Los mercados financieros y muchos políticos europeos temen que una victoria del “No”, la opción de la oposición, pueda alentar inestabilidad política y las turbulencias en la golpeada banca italiana, colocando a la zona euro en una nueva crisis.
Los centros de votación abrieron a las 7:00 a.m. (0600 GMT).
Cerca de 51 millones de italianos están habilitados para votar sobre el plan de Renzi de reducir drásticamente el papel del Senado. La oposición dice que la reforma reducirá los controles y equilibrios democráticos esenciales.
Todos los partidos de la oposición están alineados en contra de la reforma, por lo que una victoria de Renzi sería una sorpresa y un triunfo personal para el primer ministro más joven que ha tenido Italia.

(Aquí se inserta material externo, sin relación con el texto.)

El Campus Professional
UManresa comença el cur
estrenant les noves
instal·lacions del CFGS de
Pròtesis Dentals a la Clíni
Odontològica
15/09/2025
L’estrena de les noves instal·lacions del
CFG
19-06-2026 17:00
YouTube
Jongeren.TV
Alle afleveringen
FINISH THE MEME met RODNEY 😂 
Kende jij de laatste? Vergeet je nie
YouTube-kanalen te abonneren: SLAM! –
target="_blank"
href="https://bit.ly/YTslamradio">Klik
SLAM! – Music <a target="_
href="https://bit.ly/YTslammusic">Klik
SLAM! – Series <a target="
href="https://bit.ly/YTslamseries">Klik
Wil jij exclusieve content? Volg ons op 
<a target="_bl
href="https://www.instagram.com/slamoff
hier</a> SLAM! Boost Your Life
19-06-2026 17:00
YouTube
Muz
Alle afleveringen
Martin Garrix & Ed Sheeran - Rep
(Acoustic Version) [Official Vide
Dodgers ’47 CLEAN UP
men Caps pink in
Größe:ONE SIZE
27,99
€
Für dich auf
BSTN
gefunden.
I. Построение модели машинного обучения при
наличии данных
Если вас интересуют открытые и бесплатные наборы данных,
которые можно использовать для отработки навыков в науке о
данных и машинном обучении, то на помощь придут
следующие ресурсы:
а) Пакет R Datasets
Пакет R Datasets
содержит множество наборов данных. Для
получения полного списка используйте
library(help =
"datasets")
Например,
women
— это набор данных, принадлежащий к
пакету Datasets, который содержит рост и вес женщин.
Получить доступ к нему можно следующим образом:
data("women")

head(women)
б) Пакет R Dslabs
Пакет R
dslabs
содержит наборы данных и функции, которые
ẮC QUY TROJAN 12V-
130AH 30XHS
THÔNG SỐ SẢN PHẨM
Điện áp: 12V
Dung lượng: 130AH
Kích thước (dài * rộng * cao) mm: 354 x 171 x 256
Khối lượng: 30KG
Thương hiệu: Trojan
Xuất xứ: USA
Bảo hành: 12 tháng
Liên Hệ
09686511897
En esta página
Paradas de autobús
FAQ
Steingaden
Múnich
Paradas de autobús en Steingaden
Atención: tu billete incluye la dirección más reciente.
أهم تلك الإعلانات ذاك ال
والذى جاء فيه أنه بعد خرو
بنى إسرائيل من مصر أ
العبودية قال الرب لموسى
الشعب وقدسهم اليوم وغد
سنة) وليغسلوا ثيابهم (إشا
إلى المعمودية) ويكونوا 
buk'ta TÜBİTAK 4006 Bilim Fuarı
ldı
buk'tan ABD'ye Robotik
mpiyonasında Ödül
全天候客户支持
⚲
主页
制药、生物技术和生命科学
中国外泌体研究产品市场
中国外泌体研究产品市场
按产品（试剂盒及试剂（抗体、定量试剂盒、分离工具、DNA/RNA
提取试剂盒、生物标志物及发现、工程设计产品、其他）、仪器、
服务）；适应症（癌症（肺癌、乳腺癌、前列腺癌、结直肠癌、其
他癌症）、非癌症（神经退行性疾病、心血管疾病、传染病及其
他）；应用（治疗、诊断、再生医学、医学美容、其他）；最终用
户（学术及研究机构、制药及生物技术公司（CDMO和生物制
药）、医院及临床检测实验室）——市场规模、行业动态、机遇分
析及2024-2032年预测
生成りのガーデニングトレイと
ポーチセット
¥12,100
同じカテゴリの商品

Las encuestas publicadas en noviembre, antes del período de silencio que se inició el 18 de ese mes, mostraron a la opción “No” como la ganadora. Durante las últimas dos semanas se han seguido realizando encuestas privadas y las corredoras de apuestas siguen teniendo como opción favorita al “No”.
Sin embargo, en los frenéticos días finales de la campaña, Renzi insistió en que la percepción pública está cambiando y enfocó su atención en los millones de italianos que se declaran indecisos.